THE TASK: Return, exactly, the line that contains "数年が経過し、テナントの営業も軌道に乗ってきたの" together with all lines after it to the end of the entries, and no further lines.

GIVEN DATA:
[Start of Attachment]

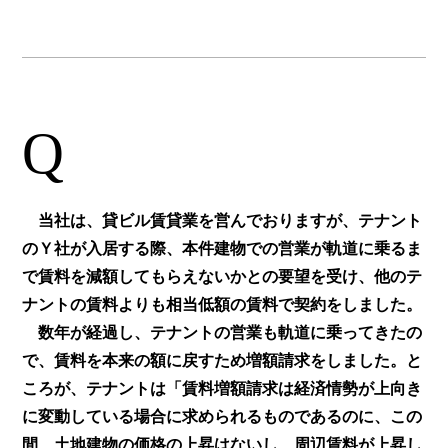
Q
当社は、貸ビル賃貸業を営んでおりますが、テナント
のＹ社が入居する際、本件建物での営業が軌道に乗るま
で賃料を減額してもらえないかとの要望を受け、他のテ
ナントの賃料よりも相当低額の賃料で契約をしました。
数年が経過し、テナントの営業も軌道に乗ってきたの
で、賃料を本来の額に戻すため増額請求をしました。と
ころが、テナントは「賃料増額請求は経済情勢が上向き
に変動している場合に求められるものであるのに、この
間、土地建物の価格の上昇はないし、周辺賃料が上昇し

[End of Attachment]

ANSWER TO THE EXERCISE:
数年が経過し、テナントの営業も軌道に乗ってきたの
で、賃料を本来の額に戻すため増額請求をしました。と
ころが、テナントは「賃料増額請求は経済情勢が上向き
に変動している場合に求められるものであるのに、この
間、土地建物の価格の上昇はないし、周辺賃料が上昇し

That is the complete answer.